_Problem to work on_
Please copy every line from the records below that contains the string "burner".

^^^^^^^^^^^^^^^^

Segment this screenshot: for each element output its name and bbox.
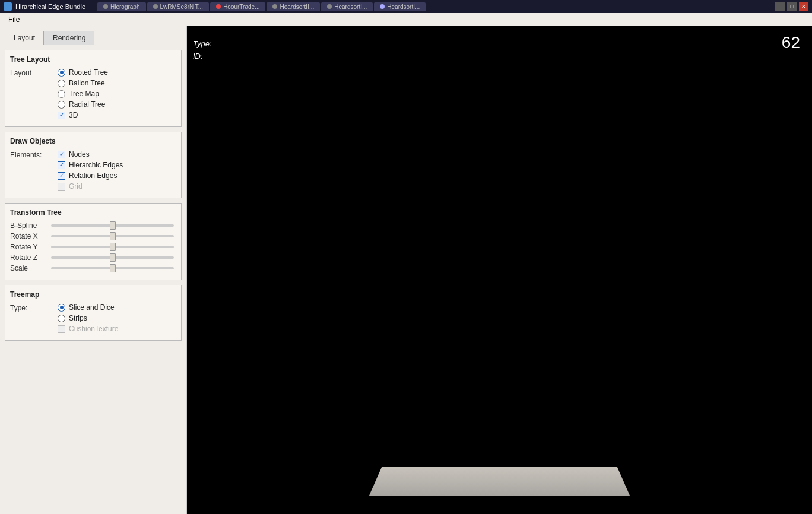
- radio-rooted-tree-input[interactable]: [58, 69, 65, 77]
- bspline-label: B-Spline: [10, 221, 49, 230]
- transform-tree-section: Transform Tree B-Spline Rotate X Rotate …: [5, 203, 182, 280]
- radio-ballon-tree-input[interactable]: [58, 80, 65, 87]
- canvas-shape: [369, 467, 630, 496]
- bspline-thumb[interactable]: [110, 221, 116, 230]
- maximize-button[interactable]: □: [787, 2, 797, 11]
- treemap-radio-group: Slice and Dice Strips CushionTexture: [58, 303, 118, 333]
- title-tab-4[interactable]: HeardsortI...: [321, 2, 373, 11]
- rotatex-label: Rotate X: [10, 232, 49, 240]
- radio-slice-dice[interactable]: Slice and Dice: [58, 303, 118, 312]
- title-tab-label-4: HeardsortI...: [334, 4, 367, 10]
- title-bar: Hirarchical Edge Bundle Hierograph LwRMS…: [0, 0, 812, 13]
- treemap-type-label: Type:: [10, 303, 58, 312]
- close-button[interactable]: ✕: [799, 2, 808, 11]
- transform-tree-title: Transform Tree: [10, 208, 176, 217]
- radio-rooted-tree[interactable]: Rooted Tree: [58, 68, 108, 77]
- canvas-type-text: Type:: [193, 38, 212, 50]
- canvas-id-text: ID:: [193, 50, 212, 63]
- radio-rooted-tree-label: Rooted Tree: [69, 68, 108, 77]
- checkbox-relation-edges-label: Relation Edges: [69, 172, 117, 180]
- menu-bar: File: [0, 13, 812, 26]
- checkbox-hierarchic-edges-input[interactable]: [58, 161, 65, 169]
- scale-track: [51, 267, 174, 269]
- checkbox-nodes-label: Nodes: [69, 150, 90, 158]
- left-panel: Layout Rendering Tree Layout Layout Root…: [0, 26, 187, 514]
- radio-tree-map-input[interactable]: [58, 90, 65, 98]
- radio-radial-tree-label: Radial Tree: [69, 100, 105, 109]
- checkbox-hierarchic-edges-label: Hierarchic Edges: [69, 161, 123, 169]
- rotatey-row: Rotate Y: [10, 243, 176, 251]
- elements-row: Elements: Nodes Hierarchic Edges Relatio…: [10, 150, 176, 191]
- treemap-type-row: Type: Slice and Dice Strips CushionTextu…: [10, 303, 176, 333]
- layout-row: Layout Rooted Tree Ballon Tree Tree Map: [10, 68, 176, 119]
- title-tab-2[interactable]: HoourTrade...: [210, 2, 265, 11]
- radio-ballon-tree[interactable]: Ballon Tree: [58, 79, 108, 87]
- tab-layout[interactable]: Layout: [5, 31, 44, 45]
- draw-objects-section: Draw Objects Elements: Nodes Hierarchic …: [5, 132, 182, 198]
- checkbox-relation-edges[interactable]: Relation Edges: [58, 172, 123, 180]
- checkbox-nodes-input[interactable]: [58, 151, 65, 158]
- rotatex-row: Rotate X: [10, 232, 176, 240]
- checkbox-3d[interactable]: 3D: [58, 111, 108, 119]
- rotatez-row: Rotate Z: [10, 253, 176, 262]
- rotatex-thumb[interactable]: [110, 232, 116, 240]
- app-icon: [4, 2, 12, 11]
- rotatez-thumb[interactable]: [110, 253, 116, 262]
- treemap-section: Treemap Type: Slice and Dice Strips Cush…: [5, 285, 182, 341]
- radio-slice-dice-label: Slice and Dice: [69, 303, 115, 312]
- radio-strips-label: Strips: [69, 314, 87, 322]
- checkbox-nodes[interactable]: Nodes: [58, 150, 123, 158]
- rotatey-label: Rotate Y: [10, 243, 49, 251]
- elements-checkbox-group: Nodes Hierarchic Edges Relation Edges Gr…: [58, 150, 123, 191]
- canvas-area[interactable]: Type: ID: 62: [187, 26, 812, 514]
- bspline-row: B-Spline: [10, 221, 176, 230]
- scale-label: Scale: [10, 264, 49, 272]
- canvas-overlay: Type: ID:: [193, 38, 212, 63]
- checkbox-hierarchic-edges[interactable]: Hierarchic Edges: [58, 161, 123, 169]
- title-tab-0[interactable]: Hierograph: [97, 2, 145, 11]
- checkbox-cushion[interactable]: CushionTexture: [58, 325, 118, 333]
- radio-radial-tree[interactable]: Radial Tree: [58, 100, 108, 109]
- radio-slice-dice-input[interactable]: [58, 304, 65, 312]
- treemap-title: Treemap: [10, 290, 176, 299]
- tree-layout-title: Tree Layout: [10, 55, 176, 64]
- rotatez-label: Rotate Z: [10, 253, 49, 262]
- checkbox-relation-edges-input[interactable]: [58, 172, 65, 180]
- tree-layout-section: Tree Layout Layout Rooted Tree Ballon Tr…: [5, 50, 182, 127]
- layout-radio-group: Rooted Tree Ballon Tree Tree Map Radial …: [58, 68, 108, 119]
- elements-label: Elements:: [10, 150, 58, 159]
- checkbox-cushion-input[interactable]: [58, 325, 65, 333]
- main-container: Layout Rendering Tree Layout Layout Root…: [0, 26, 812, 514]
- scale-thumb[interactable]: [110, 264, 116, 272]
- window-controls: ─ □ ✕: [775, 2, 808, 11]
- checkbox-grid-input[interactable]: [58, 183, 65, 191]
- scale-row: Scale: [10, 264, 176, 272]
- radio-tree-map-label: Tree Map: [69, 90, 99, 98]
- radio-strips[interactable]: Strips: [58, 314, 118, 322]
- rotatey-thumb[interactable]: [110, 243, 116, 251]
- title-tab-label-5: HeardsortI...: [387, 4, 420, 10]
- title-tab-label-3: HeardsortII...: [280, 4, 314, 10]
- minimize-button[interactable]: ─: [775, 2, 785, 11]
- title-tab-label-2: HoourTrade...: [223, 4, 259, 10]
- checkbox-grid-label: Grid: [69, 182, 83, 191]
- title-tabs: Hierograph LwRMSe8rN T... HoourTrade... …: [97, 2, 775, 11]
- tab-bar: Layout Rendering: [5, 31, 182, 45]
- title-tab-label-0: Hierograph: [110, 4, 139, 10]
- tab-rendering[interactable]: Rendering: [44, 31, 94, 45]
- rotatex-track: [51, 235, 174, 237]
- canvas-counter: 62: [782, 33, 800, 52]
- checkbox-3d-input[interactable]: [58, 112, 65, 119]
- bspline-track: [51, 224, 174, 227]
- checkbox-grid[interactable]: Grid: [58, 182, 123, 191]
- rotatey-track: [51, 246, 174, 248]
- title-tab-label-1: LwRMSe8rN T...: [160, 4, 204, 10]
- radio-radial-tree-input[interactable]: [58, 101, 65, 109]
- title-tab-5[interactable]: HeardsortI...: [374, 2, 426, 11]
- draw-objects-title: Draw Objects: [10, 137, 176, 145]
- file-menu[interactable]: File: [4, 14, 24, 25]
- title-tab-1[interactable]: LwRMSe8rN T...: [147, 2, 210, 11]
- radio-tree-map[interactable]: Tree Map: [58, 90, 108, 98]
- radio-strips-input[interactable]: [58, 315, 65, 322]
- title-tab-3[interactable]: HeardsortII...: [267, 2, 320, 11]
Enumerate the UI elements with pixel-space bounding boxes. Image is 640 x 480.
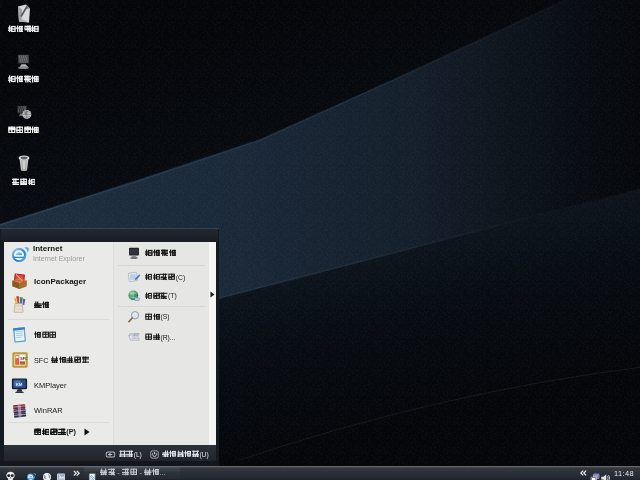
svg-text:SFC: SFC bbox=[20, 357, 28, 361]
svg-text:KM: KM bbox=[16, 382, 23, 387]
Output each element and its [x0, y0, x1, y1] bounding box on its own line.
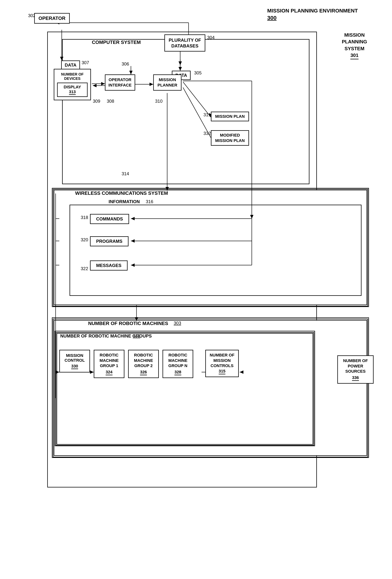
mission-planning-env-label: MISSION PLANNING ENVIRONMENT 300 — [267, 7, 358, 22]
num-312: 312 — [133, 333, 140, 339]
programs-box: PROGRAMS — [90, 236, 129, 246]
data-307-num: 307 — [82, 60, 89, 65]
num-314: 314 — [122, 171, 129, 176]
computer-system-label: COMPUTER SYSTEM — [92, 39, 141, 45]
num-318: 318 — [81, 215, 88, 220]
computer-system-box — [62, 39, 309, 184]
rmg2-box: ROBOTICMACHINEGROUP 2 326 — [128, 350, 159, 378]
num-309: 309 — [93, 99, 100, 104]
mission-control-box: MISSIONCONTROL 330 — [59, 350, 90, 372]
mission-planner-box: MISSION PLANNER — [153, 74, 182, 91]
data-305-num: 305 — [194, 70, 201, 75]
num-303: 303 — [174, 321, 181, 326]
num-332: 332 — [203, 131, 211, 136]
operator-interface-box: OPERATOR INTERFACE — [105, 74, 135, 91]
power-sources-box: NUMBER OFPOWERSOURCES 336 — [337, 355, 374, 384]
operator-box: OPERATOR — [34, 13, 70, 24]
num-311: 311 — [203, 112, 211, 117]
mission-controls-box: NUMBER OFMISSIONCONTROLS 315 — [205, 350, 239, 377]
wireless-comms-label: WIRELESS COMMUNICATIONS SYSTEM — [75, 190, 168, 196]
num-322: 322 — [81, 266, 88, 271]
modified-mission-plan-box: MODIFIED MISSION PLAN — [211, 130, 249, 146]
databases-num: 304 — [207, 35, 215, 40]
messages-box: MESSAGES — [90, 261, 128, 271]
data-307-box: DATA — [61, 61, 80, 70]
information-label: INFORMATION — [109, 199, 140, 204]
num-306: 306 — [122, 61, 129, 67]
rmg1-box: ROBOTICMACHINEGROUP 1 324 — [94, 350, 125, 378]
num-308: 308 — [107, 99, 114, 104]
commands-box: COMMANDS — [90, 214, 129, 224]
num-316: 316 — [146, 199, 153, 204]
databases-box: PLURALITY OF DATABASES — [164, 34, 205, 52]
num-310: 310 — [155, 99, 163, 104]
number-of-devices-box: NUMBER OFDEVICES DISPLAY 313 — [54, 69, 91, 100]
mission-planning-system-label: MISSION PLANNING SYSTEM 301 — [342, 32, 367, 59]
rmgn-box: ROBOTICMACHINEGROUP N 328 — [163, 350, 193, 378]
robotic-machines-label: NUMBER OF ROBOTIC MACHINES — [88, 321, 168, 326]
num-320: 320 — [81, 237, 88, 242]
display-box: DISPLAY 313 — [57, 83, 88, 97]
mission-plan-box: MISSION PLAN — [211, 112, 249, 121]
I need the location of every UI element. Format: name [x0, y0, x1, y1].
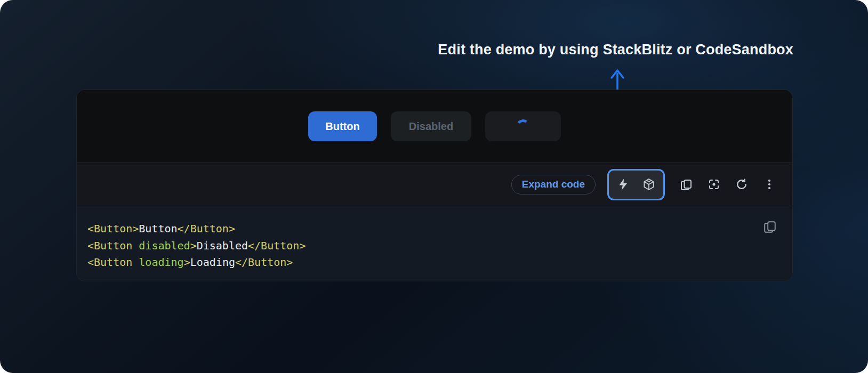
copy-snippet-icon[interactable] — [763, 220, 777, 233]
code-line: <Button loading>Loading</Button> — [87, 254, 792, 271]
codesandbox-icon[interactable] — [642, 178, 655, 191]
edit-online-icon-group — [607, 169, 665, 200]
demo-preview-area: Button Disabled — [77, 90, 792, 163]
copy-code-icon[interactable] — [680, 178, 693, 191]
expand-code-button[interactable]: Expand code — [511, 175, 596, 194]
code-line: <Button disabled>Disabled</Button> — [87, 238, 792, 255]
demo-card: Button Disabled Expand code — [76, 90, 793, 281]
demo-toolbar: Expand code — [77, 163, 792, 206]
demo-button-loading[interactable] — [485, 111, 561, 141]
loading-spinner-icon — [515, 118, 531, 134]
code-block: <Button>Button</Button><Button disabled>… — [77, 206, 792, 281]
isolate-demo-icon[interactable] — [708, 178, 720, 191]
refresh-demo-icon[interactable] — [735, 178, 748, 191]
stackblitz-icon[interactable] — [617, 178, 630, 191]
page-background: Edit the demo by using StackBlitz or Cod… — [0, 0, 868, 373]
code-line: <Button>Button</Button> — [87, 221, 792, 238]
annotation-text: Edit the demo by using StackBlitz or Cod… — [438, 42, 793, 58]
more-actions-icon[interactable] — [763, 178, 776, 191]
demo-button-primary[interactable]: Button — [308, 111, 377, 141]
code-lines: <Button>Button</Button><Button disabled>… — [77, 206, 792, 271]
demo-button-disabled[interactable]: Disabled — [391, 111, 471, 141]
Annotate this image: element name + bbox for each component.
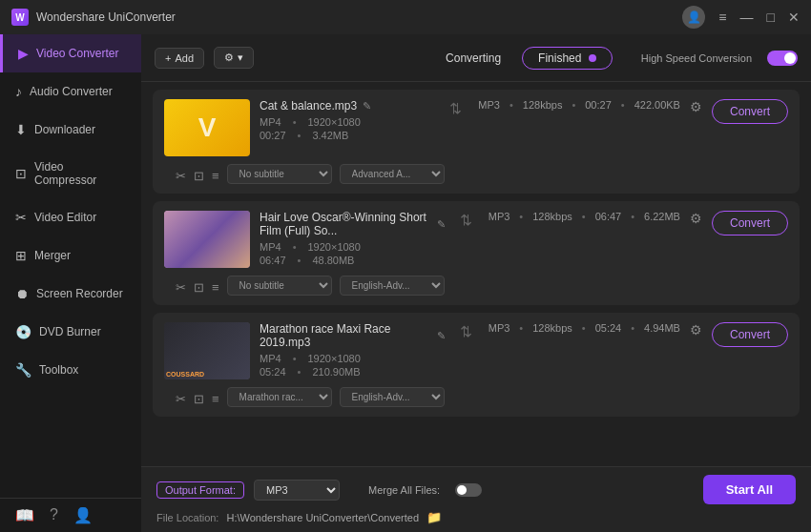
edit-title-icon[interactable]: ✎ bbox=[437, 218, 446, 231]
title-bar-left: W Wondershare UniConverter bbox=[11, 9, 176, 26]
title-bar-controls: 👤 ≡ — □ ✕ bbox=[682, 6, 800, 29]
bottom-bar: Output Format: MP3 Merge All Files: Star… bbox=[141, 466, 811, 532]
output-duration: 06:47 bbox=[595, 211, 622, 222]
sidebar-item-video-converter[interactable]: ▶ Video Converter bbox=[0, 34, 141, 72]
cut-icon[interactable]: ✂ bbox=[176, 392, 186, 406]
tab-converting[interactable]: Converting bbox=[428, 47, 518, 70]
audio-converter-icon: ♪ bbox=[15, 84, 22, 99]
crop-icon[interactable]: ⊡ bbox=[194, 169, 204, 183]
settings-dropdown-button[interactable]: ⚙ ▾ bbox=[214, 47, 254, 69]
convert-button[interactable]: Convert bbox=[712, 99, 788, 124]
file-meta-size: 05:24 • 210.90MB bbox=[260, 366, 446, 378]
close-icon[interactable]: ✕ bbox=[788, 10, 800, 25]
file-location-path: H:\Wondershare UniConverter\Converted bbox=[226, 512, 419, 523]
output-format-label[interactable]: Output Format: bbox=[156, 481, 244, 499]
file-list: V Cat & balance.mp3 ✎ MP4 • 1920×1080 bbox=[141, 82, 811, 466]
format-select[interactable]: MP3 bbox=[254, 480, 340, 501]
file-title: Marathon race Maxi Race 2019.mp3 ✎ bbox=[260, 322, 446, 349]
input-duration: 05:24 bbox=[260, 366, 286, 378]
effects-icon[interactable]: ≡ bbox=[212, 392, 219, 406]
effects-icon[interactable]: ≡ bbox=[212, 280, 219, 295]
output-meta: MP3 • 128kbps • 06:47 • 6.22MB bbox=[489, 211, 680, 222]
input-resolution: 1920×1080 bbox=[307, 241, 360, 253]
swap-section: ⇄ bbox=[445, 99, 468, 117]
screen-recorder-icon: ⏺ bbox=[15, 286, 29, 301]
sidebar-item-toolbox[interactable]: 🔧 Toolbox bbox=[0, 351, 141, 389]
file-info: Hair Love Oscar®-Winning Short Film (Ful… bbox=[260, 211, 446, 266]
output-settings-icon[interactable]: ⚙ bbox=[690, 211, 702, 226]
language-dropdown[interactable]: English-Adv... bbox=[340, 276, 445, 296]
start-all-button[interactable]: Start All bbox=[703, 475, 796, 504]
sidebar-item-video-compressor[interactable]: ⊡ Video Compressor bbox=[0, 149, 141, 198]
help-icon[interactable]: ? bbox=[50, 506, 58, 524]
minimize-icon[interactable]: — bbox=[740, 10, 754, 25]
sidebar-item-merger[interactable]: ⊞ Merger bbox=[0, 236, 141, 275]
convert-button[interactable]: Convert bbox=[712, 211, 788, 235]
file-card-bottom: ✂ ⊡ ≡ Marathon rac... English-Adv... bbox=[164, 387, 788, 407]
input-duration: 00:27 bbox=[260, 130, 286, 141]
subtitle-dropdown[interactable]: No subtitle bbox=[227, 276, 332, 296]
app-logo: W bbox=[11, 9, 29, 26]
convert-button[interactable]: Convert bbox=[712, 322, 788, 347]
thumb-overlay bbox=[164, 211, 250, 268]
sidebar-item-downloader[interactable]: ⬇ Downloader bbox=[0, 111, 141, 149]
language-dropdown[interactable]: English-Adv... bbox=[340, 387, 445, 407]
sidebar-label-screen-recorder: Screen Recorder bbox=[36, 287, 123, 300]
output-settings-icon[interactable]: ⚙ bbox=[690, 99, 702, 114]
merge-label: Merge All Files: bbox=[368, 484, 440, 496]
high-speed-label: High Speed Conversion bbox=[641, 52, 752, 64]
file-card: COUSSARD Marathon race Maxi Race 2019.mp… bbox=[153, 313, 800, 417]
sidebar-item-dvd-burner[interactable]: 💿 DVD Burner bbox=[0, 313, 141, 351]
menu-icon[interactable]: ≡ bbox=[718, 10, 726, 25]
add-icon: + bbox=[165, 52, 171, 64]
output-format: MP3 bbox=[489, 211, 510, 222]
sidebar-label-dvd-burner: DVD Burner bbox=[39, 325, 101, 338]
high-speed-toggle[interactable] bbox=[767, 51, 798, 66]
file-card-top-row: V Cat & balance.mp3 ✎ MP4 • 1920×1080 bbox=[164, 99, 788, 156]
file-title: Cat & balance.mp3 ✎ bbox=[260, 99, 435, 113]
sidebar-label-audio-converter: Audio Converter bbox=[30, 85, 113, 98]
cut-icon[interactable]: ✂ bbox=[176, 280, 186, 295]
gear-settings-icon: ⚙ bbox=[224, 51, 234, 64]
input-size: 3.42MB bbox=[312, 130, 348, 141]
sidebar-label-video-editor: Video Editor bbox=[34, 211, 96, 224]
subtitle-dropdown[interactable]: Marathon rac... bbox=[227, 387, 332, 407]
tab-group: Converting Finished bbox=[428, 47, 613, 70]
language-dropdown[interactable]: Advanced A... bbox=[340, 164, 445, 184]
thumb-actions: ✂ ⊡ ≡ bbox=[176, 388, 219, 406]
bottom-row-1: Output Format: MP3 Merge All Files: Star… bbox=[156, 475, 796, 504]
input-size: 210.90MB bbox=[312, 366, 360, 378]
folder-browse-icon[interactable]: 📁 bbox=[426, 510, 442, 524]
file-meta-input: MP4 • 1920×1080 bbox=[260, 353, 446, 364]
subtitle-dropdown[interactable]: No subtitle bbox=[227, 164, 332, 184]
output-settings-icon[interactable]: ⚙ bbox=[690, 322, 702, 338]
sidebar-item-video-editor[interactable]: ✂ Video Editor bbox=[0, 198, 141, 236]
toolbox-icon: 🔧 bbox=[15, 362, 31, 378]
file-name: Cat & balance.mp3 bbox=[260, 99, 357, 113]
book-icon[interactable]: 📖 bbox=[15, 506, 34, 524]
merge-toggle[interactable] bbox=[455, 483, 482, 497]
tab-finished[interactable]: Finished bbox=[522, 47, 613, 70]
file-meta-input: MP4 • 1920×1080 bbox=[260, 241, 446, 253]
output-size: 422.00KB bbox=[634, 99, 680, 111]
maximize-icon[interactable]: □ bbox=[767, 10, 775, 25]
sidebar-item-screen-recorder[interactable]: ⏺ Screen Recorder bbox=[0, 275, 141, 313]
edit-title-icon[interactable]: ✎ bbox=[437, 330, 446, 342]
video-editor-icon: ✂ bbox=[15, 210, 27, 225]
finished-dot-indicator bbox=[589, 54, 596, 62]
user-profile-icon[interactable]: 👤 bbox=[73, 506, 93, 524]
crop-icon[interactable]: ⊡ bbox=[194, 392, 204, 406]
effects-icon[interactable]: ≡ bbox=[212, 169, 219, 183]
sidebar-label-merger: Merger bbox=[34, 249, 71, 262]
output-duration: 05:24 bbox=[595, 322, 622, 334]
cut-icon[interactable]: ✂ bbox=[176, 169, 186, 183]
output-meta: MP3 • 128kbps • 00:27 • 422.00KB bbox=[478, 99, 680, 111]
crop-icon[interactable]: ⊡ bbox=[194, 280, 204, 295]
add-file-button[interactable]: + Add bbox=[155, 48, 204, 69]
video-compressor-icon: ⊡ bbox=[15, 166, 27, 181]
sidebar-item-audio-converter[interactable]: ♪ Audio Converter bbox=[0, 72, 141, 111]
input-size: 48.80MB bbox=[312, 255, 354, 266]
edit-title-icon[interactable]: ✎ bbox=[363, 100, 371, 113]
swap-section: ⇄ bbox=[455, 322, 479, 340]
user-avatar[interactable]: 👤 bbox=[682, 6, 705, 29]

^^^^^^^^^^^^^^^^

_Task result_
sidebar-item-dvd-burner[interactable]: 💿 DVD Burner bbox=[0, 313, 141, 351]
sidebar-label-dvd-burner: DVD Burner bbox=[39, 325, 101, 338]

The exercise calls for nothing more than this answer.